Kelima kompetensi di atas, tentunya merupakan kompetensi yang terbagi dalam beberapa jenjang otoritas, tidak semua anggota birokrasi memiliki otoritas untuk merumuskan kebijakan, begitu juga tidak semua anggota birokrasi berperan sebagai pelayan publik yang secara langsung berinteraksi dengan masyarakat pengguna layanan. Oleh karenanya perlu juga dipahami bahwa menerjemahkan konsep kuriositas dalam penyelenggaraan pelayanan publik dapat disesuaikan dengan masing-masing kewenangan yang dimiliki oleh anggota birokrasi, meskipun, sebagaimana disampaikan sebelumnya, penerapan kuriositas pada akhirnya adalah bertujuan untuk meningkatkan kompetensi seluruh SDM yang ada di birokrasi.

Modal Kementerian Keuangan

Sebagai sebuah gagasan awal, Penulis berpendapat bahwa sebenarnya KPKNL c.q. DJKN sebagai bagian dari Kementerian Keuangan telah memiliki beberapa modal untuk memicu timbulnya kuriositas bagi SDM pelayanan publik di organisasinya. Modal dimaksud adalah terkait dengan telah adanya Nilai-Nilai Kementerian Keuangan dan penetapan Kementerian Keuangan sebagai learning organization.

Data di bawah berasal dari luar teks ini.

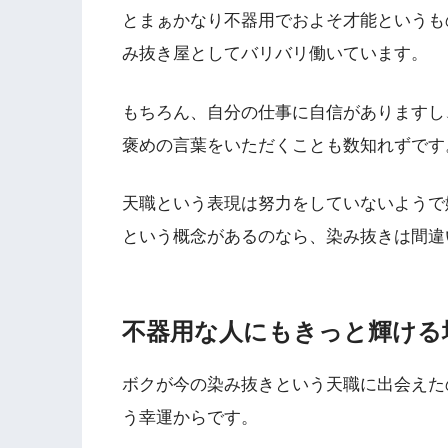
とまぁかなり不器用でおよそ才能というも
み抜き屋としてバリバリ働いています。
もちろん、自分の仕事に自信がありますし
褒めの言葉をいただくことも数知れずです
天職という表現は努力をしていないようで
という概念があるのなら、染み抜きは間違
不器用な人にもきっと輝ける
ボクが今の染み抜きという天職に出会えた
う幸運からです。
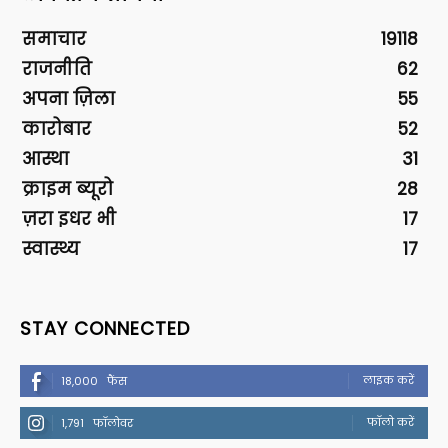
समाचार
19118
राजनीति
62
अपना ज़िला
55
कारोबार
52
आस्था
31
क्राइम ब्यूरो
28
ज़रा इधर भी
17
स्वास्थ्य
17
STAY CONNECTED
लाइक करें
18,000
फैंस
फॉलो करें
1,791
फॉलोवर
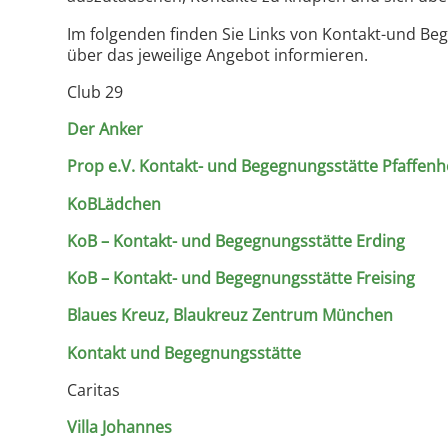
Im folgenden finden Sie Links von Kontakt-und B
über das jeweilige Angebot informieren.
Club 29
Der Anker
Prop e.V. Kontakt- und Begegnungsstätte Pfaffen
KoBLädchen
KoB – Kontakt- und Begegnungsstätte Erding
KoB – Kontakt- und Begegnungsstätte Freising
Blaues Kreuz, Blaukreuz Zentrum München
Kontakt und Begegnungsstätte
Caritas
Villa Johannes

Nilai-nilai Kementerian Keuangan yang ditetapkan dalam Keputusan Menteri Keuangan Nomor 312/KMK.01/2011 tentang Nilai-Nilai Kementerian Keuangan telah sejalan dengan makna kuriositas yang dimaksud dalam tulisan ini. Nilai Profesionalisme yang mengandung makna perilaku utama memiliki keahlian dan pengetahuan yang luas sejalan dengan makna kuriositas dimana setiap SDM Kementerian Keuangan harus memupuk rasa ingin tahu terhadap berbagai ilmu dan pengetahuan yang baru yang dapat menunjang pelaksanaan pelayanan publik. Nilai Sinergi yang mengandung makna perilaku utama menemukan dan melaksanakan solusi terbaik dapat dimaknai sebagai kuriositas untuk selalu menemukan solusi dalam setiap permasalahan yang dihadapi meskipun mungkin solusi tersebut tidak secara eksplisit digariskan oleh organisasi.

Selanjutnya, nilai Pelayanan di mana mengandung makna perilaku utama bersikap proaktif dan cepat tanggap juga telah sesuai dengan makna kuriositas sebagaimana dimaksud dalam tulisan ini. Setiap pegawai Kementerian Keuangan yang tidak memiliki rasa ingin tahu atau kuriositas tentu sulit untuk bersikap proaktif, sebaliknya mereka akan bersikap acuh tak acuh dan pasif terhadap masyarakat yang membutuhkan pelayanan. Terakhir, nilai Kesempurnaan yang perilaku utamanya adalah melakukan perbaikan terus menerus dan mengembangkan inovasi dan kreativitas adalah salah satu nilai Kementerian Keuangan yang paling sesuai dengan kuriositas. Rasa ingin tahu pegawai Kementerian Keuangan tentunya haruslah disalurkan guna upaya perbaikan kualitas pelayanan publik melalui pelembagaan berbagai inovasi sebagai hasilnya.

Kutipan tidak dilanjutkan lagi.